As part of the now annual Microsoft Surface event, Panos Panay announced the next member of the Surface family, the Surface Studio. The Studio is ultimately a prosumer all-in-one device promising more functionality and versatility than any other desktop all-in-one PC by allowing the device to also turn a desk into a studio.

Front and center in what makes the Studio impressive is the size of the display: a 28-inch thin-bezel LCD display with a 3:2 aspect ratio, coming in at a 4500x3000 resolution and 192 pixels per inch. By contrast to 4K, this is 13.5 million pixels compared to 8.3 million in UHD, and Microsoft is promoting True Scale with the studio such that two A4 pieces of paper can be rendered side by side at full resolution and at a higher DPI than most standard office printers. The display is 12.5mm thin, with Microsoft redesigning the LCD stack to ensure a slim profile.

The display connects to the base via a specialist hinge, featuring 80 machined parts on each side for what Microsoft calls a ‘Zero Gravity Hinge’. This allows the display to be moved seamlessly and for any plausible angle, as well as taking on extra weight in studio mode. The display has two buttons on the right-hand side for power and volume. On the top of the display is the Windows Hello-enabled camera, with a 5.0 MP element capable of 1080p video (we assume 30 FPS). The Studio supports the Surface Pen, which can attach to the side of the display.

For color reproduction, Microsoft is advertising the display as supporting both DCI-P3 and sRGB with a simple toggle on the Windows sidebar to switch between the two. While Microsoft says that the displays are calibrated for both, this has fundamental issues with color reproduction.

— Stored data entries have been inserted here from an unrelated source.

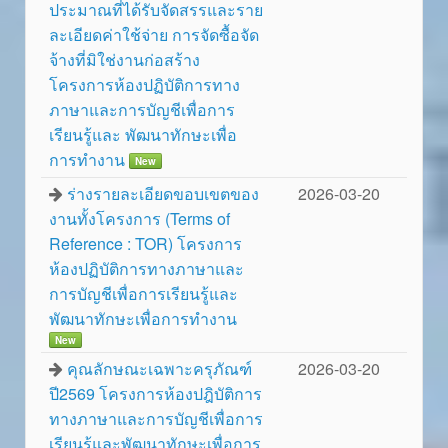
ประมาณที่ได้รับจัดสรรและราย
ละเอียดค่าใช้จ่าย การจัดซื้อจัด
จ้างที่มิใช่งานก่อสร้าง
โครงการห้องปฏิบัติการทาง
ภาษาและการบัญชีเพื่อการ
เรียนรู้และ พัฒนาทักษะเพื่อ
การทำงาน
New
ร่างรายละเอียดขอบเขตของ
2026-03-20
งานทั้งโครงการ (Terms of
Reference : TOR) โครงการ
ห้องปฏิบัติการทางภาษาและ
การบัญชีเพื่อการเรียนรู้และ
พัฒนาทักษะเพื่อการทำงาน
New
คุณลักษณะเฉพาะครุภัณฑ์
2026-03-20
ปี2569 โครงการห้องปฎิบัติการ
ทางภาษาและการบัญชีเพื่อการ
เรียนรู้และพัฒนาทักษะเพื่อการ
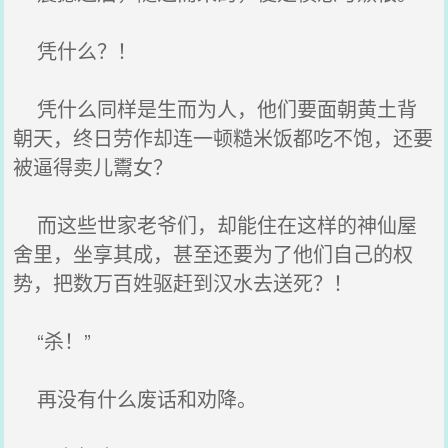
凭什么？！
凭什么同样是生而为人，他们要面朝黄土背
朝天，终日劳作却连一顿糙米饭都吃不饱，还要
被逼得卖儿鬻女？
而这些世家老爷们，却能住在这样的神仙屋
舍里，坐享其成，甚至还要为了他们自己的权
势，把数万百姓驱赶到汉水去送死？！
“杀！”
再没有什么废话和劝降。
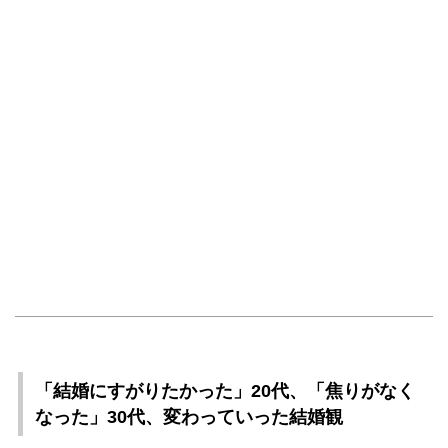
「結婚にすがりたかった」20代、「焦りがなく
なった」30代、変わっていった結婚観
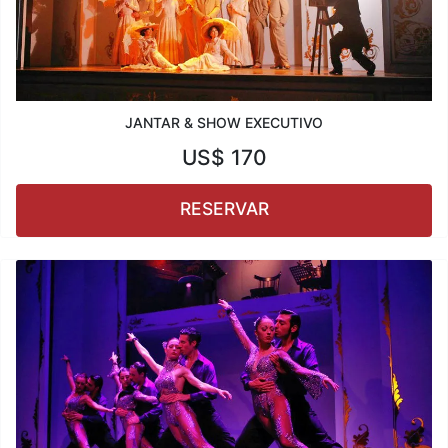
JANTAR & SHOW EXECUTIVO
US$
170
RESERVAR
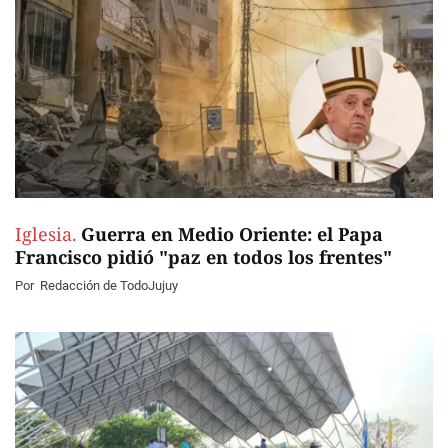
Iglesia.
Guerra en Medio Oriente: el Papa
Francisco pidió "paz en todos los frentes"
Por
Redacción de TodoJujuy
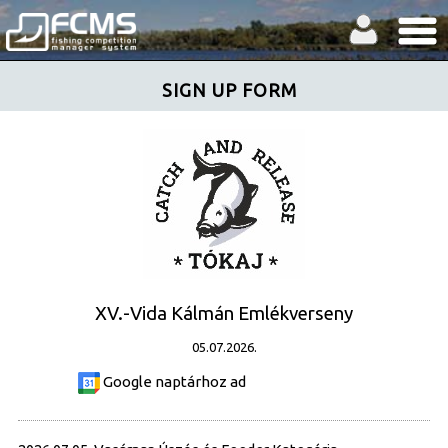
SIGN UP FORM
XV.-Vida Kálmán Emlékverseny
05.07.2026.
Google naptárhoz ad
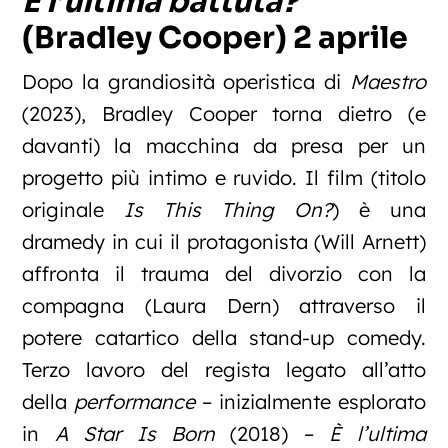
È l’ultima battuta?
(Bradley Cooper) 2 aprile
Dopo la grandiosità operistica di
Maestro
(2023), Bradley Cooper torna dietro (e
davanti) la macchina da presa per un
progetto più intimo e ruvido. Il film (titolo
originale
Is This Thing On?
) è una
dramedy
in cui il protagonista (Will Arnett)
affronta il trauma del divorzio con la
compagna (Laura Dern) attraverso il
potere catartico della stand-up comedy.
Terzo lavoro del regista legato all’atto
della
performance
– inizialmente esplorato
in
A Star Is Born
(2018) –
È l’ultima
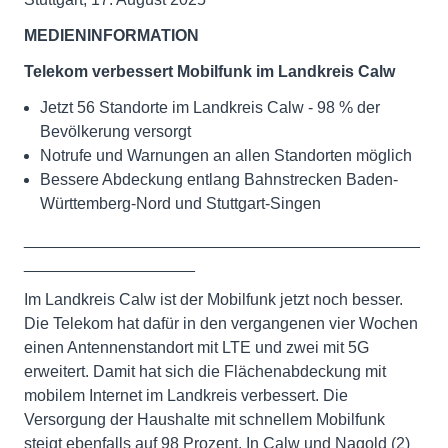
MEDIENINFORMATION
Telekom verbessert Mobilfunk im Landkreis
Calw
Jetzt 56 Standorte im Landkreis Calw - 98 % der
Bevölkerung versorgt
Notrufe und Warnungen an allen Standorten möglich
Bessere Abdeckung entlang Bahnstrecken Baden-
Württemberg-Nord und Stuttgart-Singen
____________________________________________
___________________
Im Landkreis Calw ist der Mobilfunk jetzt noch besser.
Die Telekom hat dafür in den vergangenen vier Wochen
einen Antennenstandort mit LTE und zwei mit 5G
erweitert. Damit hat sich die Flächenabdeckung mit
mobilem Internet im Landkreis verbessert. Die
Versorgung der Haushalte mit schnellem Mobilfunk
steigt ebenfalls auf 98 Prozent. In Calw und Nagold (2)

In the base is a set of arguably last-generation specifications: 6th generation (Skylake) Intel Core i5 and Core i7 processor options (probably 65W desktop parts?) paired with up to 32GB of DDR4 memory (probably DDR4-2133). This comes with a NVIDIA GTX 965M 2GB for two of the three options, and a GTX 980M 4GB on the high-end model. Connectivity comes via USB 3.0, rather than USB 3.1/Thunderbolt. Storage is labeled as ‘1TB or 2TB Rapid Hybrid Drive’ options, which in the presentation looked like an M.2 drive but as yet it has been unstated if this is SATA or PCIe (or if a Rapid Hybrid Drive actually means an SSHD).

Microsoft Surface Studio
CPU Intel Core i5
Skylake
Intel Core i7
Skylake
Intel Core i7
Skylake
GPU NVIDIA
GTX 965M 2GB
NVIDIA
GTX 980M 4GB
DRAM 8GB DDR4 16 GB DDR4 32GB DDR4
Storage 1TB 1TB 2TB
'Rapid Storage Drive' (SATA? PCIe? SSHD?)
Display 28-inch 4500x3000 LCD Display
12.5mm thin
10-point MultiTouch
Magnetic Pen Support
Connectivity 802.11ac WiFi (Intel AC 8260?)
Gigabit Ethernet
Xbox Wireless
IO 4 x USB 3.0
Full-Size SD card reader (SDXC)
Mini DisplayPort
3.5mm Headset
Camera 5MP Front Facing
Windows Hello
1080p Recording
OS Windows 10 Pro
30-day Office Trial
Dimensions Display: 637.35 x 438.90 x 12.50 mm
Base: 250.00 x 200.00 x 32.2 mm
Weight: 9.56 kg / 21 lbs
Price $2999 $3499 $4199

Connectivity comes via four USB 3.0 ports, a full-size SD card reader, a mini DisplayPort output and a 3.5mm headset jack. WiFi is provided by an 802.11ac unit, although Microsoft does not say which one (I’d hazard a guess and say Intel’s AC8260 2x2 solution). The unit also supports Xbox Wireless, allowing for Xbox controllers to also be connected for gaming.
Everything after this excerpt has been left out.